3.2. The Tapetum Play an Indispensable Role in the Formation of Pollen Wall

It is well known that pollen wall formation is one of the most critical steps during pollen development. The pollen wall wraps the mature pollen grains to protect the male gametophyte from numerous environmental challenges, such as high temperature, drought, and the mechanical damage caused by pathogen attacks, while also functioning in the process of pollen and stigma recognition [1,54,55]. The pollen wall is the most complex cell wall in plants, with two layers: the out layer exine and the inner layer intine [1,56]. Compared with the intine layer, the structure of the exine layer is more intricate because it is further divided into the sexine layer and nexine layer [1,56]. The sexine is composed of tectum and bacula, thus forming the complex reticulate structure of the pollen wall. The pollen coat, or tryphine, a compound containing lipids, proteins, flavonoids, and aromatic substances, fills in the interstices of the pollen exine and contributes to pollen adhesion and pollen–stigma communication [57,58]. It is clear that the tapetum plays a crucial function in the formation of the pollen wall.
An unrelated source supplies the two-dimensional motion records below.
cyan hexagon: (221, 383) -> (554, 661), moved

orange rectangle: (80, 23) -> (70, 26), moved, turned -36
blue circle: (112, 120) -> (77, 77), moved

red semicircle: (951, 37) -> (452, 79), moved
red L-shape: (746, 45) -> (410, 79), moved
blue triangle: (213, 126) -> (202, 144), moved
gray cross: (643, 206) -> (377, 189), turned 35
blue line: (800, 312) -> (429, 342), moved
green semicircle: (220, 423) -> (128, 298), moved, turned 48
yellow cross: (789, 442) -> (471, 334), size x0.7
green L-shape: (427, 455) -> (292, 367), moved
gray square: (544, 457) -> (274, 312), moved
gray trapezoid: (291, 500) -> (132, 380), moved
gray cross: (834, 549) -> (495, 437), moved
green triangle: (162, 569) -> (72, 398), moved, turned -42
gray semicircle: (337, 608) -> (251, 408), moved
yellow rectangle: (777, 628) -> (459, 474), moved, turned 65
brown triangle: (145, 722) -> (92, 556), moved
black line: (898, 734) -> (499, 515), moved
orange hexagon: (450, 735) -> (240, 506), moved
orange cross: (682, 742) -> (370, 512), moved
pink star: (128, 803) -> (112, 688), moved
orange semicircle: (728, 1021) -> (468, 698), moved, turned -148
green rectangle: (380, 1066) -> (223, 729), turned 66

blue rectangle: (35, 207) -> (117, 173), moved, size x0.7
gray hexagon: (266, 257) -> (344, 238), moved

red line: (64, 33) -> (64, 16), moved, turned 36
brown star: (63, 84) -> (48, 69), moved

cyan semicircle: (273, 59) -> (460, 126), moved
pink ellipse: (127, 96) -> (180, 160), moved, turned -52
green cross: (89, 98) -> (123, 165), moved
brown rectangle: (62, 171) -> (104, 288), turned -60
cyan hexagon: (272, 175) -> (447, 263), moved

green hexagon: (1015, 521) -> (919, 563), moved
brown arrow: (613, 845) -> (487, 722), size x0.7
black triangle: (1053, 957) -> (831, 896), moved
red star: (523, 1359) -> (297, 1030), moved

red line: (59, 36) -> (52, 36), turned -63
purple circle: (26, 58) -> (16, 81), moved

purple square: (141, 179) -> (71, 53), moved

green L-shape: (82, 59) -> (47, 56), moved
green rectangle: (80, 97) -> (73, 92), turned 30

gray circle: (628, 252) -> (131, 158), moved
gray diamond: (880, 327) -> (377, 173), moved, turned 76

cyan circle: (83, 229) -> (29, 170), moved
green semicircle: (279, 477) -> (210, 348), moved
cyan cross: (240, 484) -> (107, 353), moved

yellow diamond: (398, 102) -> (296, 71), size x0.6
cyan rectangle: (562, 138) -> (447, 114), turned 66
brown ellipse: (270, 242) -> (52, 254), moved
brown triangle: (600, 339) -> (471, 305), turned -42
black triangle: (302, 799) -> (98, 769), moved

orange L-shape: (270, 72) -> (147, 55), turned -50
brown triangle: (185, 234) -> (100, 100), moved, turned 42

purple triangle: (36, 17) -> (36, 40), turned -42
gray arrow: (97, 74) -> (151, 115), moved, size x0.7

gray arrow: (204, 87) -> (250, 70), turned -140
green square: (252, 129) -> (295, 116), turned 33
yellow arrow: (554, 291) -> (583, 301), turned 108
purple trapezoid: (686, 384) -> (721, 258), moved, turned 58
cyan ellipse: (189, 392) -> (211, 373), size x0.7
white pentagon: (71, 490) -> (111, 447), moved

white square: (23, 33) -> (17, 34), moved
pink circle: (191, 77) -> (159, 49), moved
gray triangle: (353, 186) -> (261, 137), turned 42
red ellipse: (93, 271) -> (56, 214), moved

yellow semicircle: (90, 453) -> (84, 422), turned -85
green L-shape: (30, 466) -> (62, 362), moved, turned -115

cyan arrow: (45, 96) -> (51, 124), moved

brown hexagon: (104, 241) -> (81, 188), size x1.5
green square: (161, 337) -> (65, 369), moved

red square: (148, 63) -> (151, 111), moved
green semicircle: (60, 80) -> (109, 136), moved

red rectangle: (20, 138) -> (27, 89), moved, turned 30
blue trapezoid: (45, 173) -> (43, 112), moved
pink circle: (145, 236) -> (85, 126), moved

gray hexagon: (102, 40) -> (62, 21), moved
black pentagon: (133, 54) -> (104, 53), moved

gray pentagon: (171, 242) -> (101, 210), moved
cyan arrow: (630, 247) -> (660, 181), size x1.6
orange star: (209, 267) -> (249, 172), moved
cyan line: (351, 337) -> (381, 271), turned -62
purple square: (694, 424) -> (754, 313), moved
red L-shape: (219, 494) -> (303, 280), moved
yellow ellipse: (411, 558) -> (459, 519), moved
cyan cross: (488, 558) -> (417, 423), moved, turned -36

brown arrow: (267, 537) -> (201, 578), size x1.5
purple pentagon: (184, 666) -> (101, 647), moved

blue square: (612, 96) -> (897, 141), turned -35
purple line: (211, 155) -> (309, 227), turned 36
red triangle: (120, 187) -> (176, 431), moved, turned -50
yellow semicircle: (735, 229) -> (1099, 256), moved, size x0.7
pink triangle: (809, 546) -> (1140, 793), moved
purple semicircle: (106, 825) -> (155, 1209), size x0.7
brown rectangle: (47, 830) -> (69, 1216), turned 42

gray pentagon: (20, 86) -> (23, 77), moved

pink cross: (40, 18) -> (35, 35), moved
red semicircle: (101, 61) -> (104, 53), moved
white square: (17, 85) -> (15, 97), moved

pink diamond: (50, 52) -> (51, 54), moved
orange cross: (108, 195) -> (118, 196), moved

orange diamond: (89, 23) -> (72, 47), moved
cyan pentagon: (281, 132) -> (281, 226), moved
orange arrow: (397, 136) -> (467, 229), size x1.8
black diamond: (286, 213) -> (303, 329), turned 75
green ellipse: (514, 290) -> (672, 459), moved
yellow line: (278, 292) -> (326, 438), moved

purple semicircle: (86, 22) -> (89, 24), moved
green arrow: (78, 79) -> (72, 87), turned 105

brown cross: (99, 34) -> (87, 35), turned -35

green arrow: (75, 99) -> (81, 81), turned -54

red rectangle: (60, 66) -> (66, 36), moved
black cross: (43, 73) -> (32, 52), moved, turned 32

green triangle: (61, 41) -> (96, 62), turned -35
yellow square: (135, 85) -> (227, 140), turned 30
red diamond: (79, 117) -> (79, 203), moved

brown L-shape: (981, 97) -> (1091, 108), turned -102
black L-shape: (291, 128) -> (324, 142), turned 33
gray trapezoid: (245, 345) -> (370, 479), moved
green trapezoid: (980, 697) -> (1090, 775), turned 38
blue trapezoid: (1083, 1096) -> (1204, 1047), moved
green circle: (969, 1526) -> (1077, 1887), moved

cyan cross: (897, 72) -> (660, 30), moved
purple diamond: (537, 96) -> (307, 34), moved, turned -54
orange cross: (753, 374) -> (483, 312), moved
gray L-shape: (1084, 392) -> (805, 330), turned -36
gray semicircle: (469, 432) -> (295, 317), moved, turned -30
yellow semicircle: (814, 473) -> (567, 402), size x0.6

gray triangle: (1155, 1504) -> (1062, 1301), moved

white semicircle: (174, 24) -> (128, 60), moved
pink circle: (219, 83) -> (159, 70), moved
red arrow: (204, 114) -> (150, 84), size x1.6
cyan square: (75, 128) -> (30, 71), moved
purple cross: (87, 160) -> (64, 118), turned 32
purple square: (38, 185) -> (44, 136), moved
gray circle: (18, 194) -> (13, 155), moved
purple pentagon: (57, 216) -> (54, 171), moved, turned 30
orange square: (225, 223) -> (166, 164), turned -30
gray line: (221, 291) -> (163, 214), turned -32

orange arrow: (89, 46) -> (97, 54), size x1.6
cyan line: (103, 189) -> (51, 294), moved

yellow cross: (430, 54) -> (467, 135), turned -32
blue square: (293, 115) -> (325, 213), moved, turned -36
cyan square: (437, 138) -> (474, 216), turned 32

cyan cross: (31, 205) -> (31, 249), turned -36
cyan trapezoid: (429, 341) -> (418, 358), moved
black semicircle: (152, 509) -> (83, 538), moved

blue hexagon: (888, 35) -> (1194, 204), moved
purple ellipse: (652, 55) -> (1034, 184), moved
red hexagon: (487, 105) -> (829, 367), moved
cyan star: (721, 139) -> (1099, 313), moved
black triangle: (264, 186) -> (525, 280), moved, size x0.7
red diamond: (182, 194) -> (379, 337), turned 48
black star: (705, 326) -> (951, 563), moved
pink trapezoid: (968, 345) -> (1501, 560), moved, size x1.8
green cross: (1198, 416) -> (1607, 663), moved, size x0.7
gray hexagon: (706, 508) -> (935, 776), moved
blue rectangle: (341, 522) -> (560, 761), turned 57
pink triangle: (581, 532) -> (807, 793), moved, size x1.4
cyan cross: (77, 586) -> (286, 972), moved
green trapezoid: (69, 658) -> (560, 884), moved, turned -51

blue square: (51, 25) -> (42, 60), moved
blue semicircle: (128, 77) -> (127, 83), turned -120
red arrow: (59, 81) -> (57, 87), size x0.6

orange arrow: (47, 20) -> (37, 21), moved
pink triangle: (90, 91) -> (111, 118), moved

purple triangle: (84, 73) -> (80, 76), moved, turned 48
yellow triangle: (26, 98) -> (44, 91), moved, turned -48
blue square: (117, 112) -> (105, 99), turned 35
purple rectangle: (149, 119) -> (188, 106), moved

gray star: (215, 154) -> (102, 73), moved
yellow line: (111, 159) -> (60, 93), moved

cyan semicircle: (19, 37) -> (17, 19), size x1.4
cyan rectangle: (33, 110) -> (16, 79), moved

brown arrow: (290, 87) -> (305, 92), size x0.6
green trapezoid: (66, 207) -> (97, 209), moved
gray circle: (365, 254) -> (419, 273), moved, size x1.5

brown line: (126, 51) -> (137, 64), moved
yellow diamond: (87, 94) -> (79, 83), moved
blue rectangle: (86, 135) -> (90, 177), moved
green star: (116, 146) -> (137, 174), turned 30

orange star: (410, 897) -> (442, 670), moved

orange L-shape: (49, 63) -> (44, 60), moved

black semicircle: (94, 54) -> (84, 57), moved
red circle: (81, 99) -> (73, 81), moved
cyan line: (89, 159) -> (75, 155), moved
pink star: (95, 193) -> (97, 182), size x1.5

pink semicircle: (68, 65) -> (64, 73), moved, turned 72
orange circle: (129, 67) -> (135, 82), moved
On the one hand, the tapetum synthesizes and secretes sporopollenin precursors, which provide the main materials for pollen exine formation [41,58]. On the other hand, the tapetal cells degenerate through programmed cell death and the degraded residues that form the pollen coat [5,59]. As a consequence, when the development of the tapetum is defective or dysfunctional, it usually leads to defects in the development of the pollen wall, which eventually causes reduced male fertility or sterility [50,60,61,62].
Recent evidence indicates that the development and function of the tapetum are regulated by several key transcription factors, including DYSFUNCTIONAL TAPETUM1 (DYT1), DEFECTIVE IN TAPETAL DEVELOPMENT AND FUNCTION1 (TDF1), AMS, MALE STERILITY1 (MS1) and AtMYB103 [50,51,60,61,62]. DYT1 encodes a putative bHLH transcription factor, which is highly expressed in the tapetum, suggesting that DYT1 is involved in regulating the development of the tapetum [60]. Indeed, the mutation of DYT1 leads to enlarged vacuoles in the tapetum, with microsporocytes being able to complete the first meiotic division but with abnormal cytokinesis and eventual collapse [60]. In dyt1, the expression of genes required for tapetum development is greatly reduced, especially for AMS and MS1, suggesting that both AMS and MS1 act downstream of DYT1 [60]. In addition, the expression level of DYT1 is decreased in the spl/nzz and ems1/exs, implying that SPL/NZZ and EMS/EXS act upstream of DYT1 (Figure 2) [60].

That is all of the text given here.